Udatin, a subsidiary of the Udatinda Group, is the assembly division of Timor Putra, which in February received an exclusive right to develop the national car.
Timor Putra, controlled by President Soeharto's youngest son, Hutomo Mandala Putra, is developing a sedan with an Indonesian brand name, Timor, in cooperation with Kia. It was granted tariff and luxury tax breaks for three years to develop the car.
It plans to market its duty- and tax-free cars in September. To realize its plans, it is in the process of importing 4,000 Timor cars per month from Kia Motors starting this month.
As reported by Bisnis Indonesia yesterday, Timor Putra has opened letters of credit to import 4,000 completely-assembled Timor cars from South Korea.
Initially, the company wanted to import them in semi-assembled conditions and then assemble them at assembling facilities owned by other auto firms in Indonesia.
Facing difficulties in using local assembling plants, Timor Putra changed its initial plans and decided to do the assembling in South Korea.
The government supported Timor Putra's plans through a presidential decree dated June 4, which stipulated that cars manufactured overseas by Indonesian workers with the same amount of local contents as stipulated in the national car program will be granted the same privileges as the national car.

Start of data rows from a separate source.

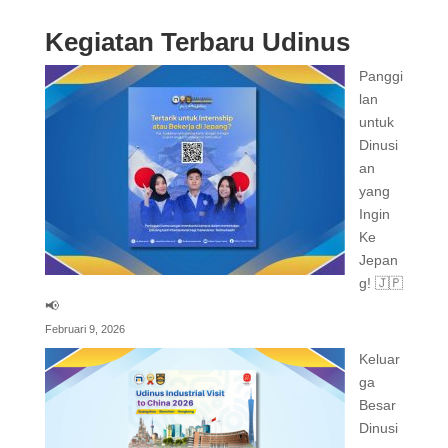
Kegiatan Terbaru Udinus
Panggi
lan
untuk
Dinusi
an
yang
Ingin
Ke
Jepan
g! 🇯🇵
📢
Februari 9, 2026
Keluar
ga
Besar
Dinusi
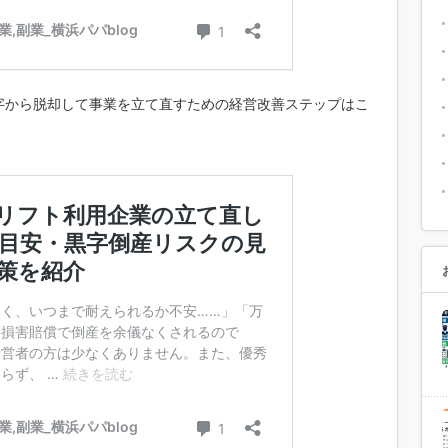
字から脱却して事業を立て直すための経営改善ステップはこ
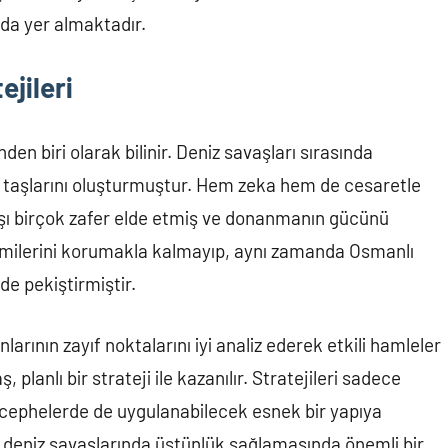
nda yer almaktadır.
ejileri
den biri olarak bilinir. Deniz savaşları sırasında
el taşlarını oluşturmuştur. Hem zeka hem de cesaretle
ı birçok zafer elde etmiş ve donanmanın gücünü
 gemilerini korumakla kalmayıp, aynı zamanda Osmanlı
de pekiştirmiştir.
rının zayıf noktalarını iyi analiz ederek etkili hamleler
 planlı bir strateji ile kazanılır. Stratejileri sadece
 cephelerde de uygulanabilecek esnek bir yapıya
tli deniz savaşlarında üstünlük sağlamasında önemli bir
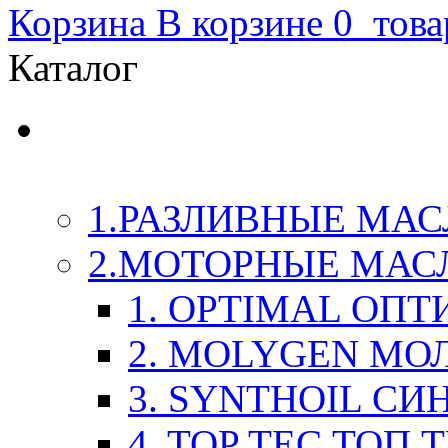
Корзина
В корзине
0
това
Каталог
LIQUI-MOLY (Ликви-М
Химия
1.РАЗЛИВНЫЕ МАС
2.МОТОРНЫЕ МАС
1. OPTIMAL ОП
2. MOLYGEN МО
3. SYNTHOIL СИ
4. TOP TEC ТОП 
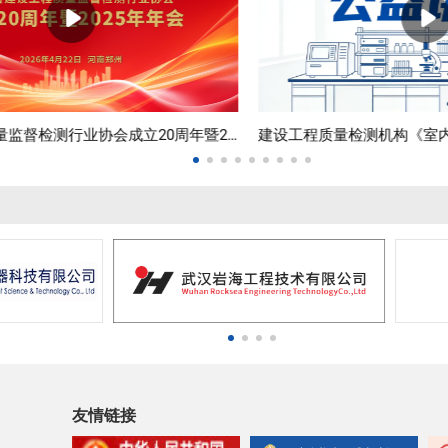
建设工程质量检测机构《室内环境检测试验室建设》公益讲座
友情链接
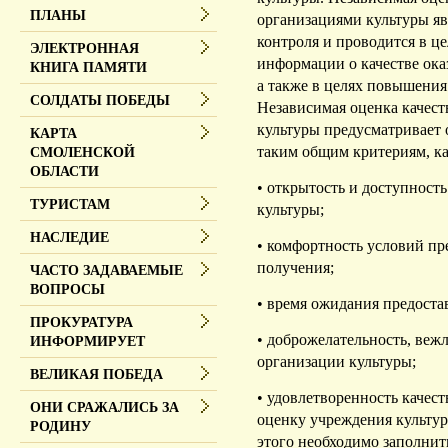
ПЛАНЫ
организациями культуры яв
контроля и проводится в ц
ЭЛЕКТРОННАЯ
информации о качестве ока
КНИГА ПАМЯТИ
а также в целях повышения 
СОЛДАТЫ ПОБЕДЫ
Независимая оценка качест
культуры предусматривает 
КАРТА
таким общим критериям, ка
СМОЛЕНСКОЙ
ОБЛАСТИ
• открытость и доступност
ТУРИСТАМ
культуры;
НАСЛЕДИЕ
• комфортность условий пр
получения;
ЧАСТО ЗАДАВАЕМЫЕ
ВОПРОСЫ
• время ожидания предоста
ПРОКУРАТУРА
• доброжелательность, веж
ИНФОРМИРУЕТ
организации культуры;
ВЕЛИКАЯ ПОБЕДА
• удовлетворенность качест
ОНИ СРАЖАЛИСЬ ЗА
оценку учреждения культу
РОДИНУ
этого необходимо заполнит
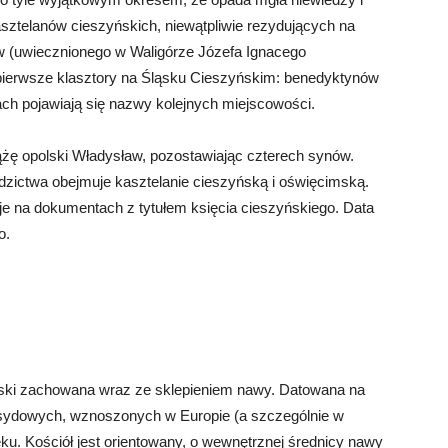
sztelanów cieszyńskich, niewątpliwie rezydujących na
w (uwiecznionego w Waligórze Józefa Ignacego
pierwsze klasztory na Śląsku Cieszyńskim: benedyktynów
ch pojawiają się nazwy kolejnych miejscowości.
ążę opolski Władysław, pozostawiając czterech synów.
edzictwa obejmuje kasztelanie cieszyńską i oświęcimską.
je na dokumentach z tytułem księcia cieszyńskiego. Data
o.
olski zachowana wraz ze sklepieniem nawy. Datowana na
apsydowych, wznoszonych w Europie (a szczególnie w
ieku. Kościół jest orientowany, o wewnętrznej średnicy nawy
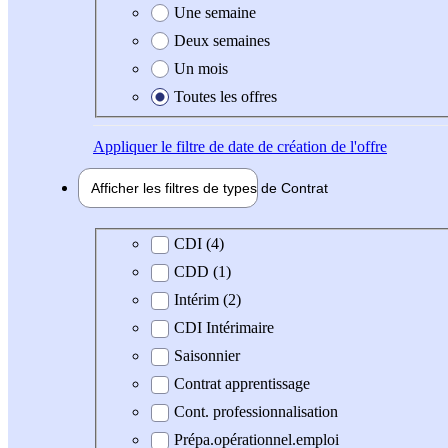
Une semaine
Deux semaines
Un mois
Toutes les offres
Appliquer
le filtre de date de création de l'offre
Afficher les filtres de types de
Contrat
Type de contrat
CDI (4)
CDD (1)
Intérim (2)
CDI Intérimaire
Saisonnier
Contrat apprentissage
Cont. professionnalisation
Prépa.opérationnel.emploi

Under the national car program, Timor car is required to have local components of 20 percent by the end of the first year of operations, 40 percent by the end of the second year and 60 percent by the end of the third year.
20 percent
Minister of Industry and Trade Tunky Ariwibowo said last week that Timor cars, which will be manufactured in South Korea by Indonesian workers, will contain 20 percent Indonesian components -- valued at some US$100 million -- which will be shipped from Indonesia.
Kia Motors said last month that it was ready to train 1,000 Indonesian technicians to be employed by Timor Putra and its affiliates in Indonesia, including Udatin.
Sodiq said Udatin has prepared another 100 workers to be sent to South Korea. He said those being trained in South Korea will become the main personnel in its assembling plant in Surabaya.
"Besides assembling Timor cars, they will also be trained to get the skills needed to operate Udatin's plant which will assemble Timor cars," Sodiq said.
A South Korean diplomat here, however, noted that his country's employment regulations allow large companies, including car-assembling firms, to train foreign laborers only.
Timor Putra's messy plans to produce the national car and the government's "controversial" rulings to support it have drawn criticism.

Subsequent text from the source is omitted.